I regularly tell all my friends about the help I got from your lesson..."he adjusted my stance and foot position, showed me how to sight the target, changed my grip, straightened out my arm swing, improved my focus and aim....and now I regularly bowl in the 160's" /ccboard/images/graemlins/grin.gif
A friend of mine teaches,has worked with you, and has high regards for your teaching ability....
now about them shirts....

9baller
10-15-2007, 05:50 PM
all the info you guys have shared is very helpful.thank you very much /ccboard/images/graemlins/smile.gif
although i dont think my hero allison fisher needs to be afriad of playing me just yet !!! /ccboard/images/graemlins/blush.gif /ccboard/images/graemlins/grin.gif /ccboard/images/graemlins/cool.gif /ccboard/images/graemlins/laugh.gif /ccboard/images/graemlins/crazy.gif

PS.anyone know where i can get a pic of allison for use in a avtar/siggie?

KellyStick
10-15-2007, 06:17 PM
I can't add much to all of this except the following, potentially incorrect observation. It feels like most of your pool is shot on your table at home. May not be true. BUt get out of the house. Join a league. Enter a tournament or just go shoot at the local pool hall. Ask others shooting by themselves if they wanna play a game. Watch out for hustlers but this should not be a big deal in most places. MAke some pool friends. Talk about the game. Try out their pool sticks and treat them kindly when you do. Start getting a feel for what is out their in real life. You'll then develop some of your own beliefs and you can experiment and test them out. There are no clear answers.

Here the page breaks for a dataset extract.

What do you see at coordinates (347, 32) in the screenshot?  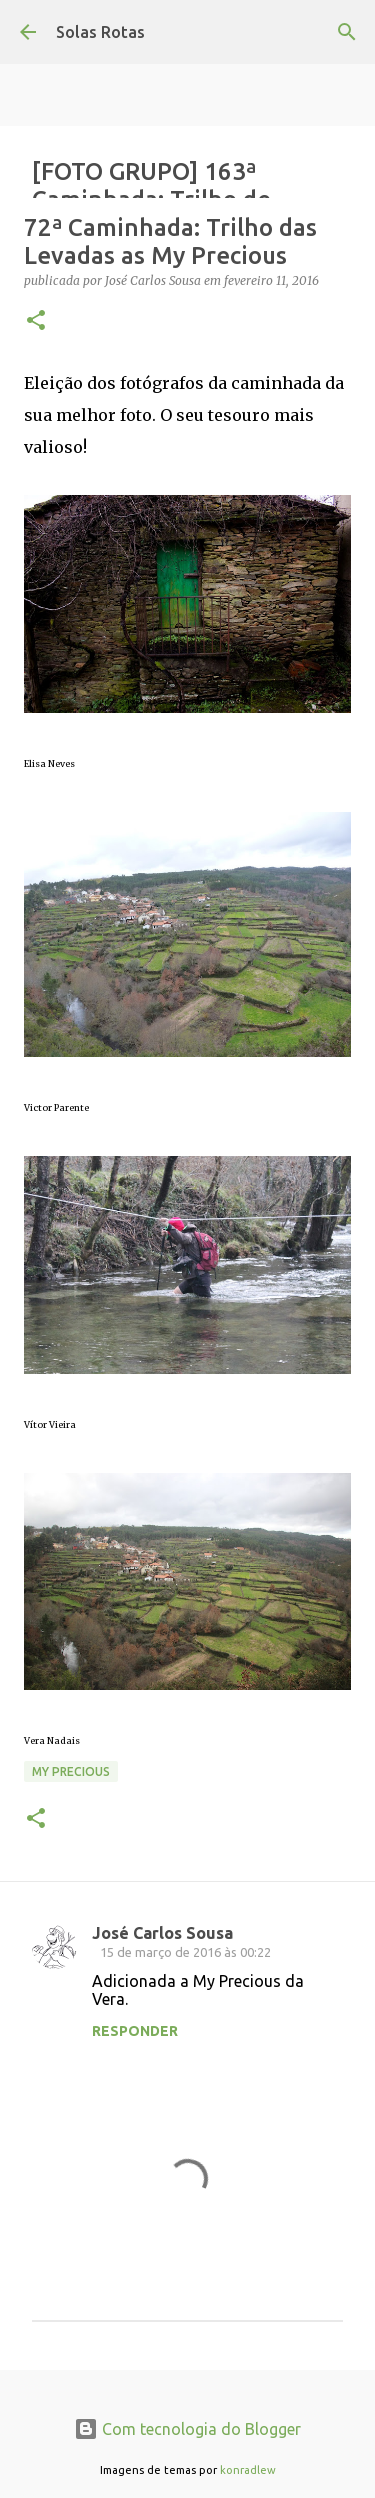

Try new things.

9baller
10-15-2007, 06:30 PM
kellystick,you are %100 corect!!
the problem is i had to leave where i was living in jersey and i,mm staying with my sis in PA for awhile and i cant really get out much right now cause i dont drive and you really need a car in this area.but i do want to get out to a pool hall to meet players i can play and learn from.maybe even join a league.i see a web site on the tourniments on tv about finding a league by me (anyone) but i forget the site at the moment. maybe poolplayers.com,but i cant think of it right now.
i was actully thinking of posting here if there are any members in the pocono PA area that would like to meet up to play.there is a pool hall a few miles away,but i dont know the name,i,ll look in the phone book to see if i can find it

ripper144
11-06-2007, 01:26 AM
The best place to buy a quality beginner cue is through one of the major Billiard supply companies such as Muellers, or Billiards warehouse. Look in between each major billard cue companies page displays and you will find deals such as a basic quality mueller maple cue w/ case, and several other low priced cue companies that you have never heard of. Muellers and B. Warehouse knows exactly who makes these products and why they are better than a kmart cue.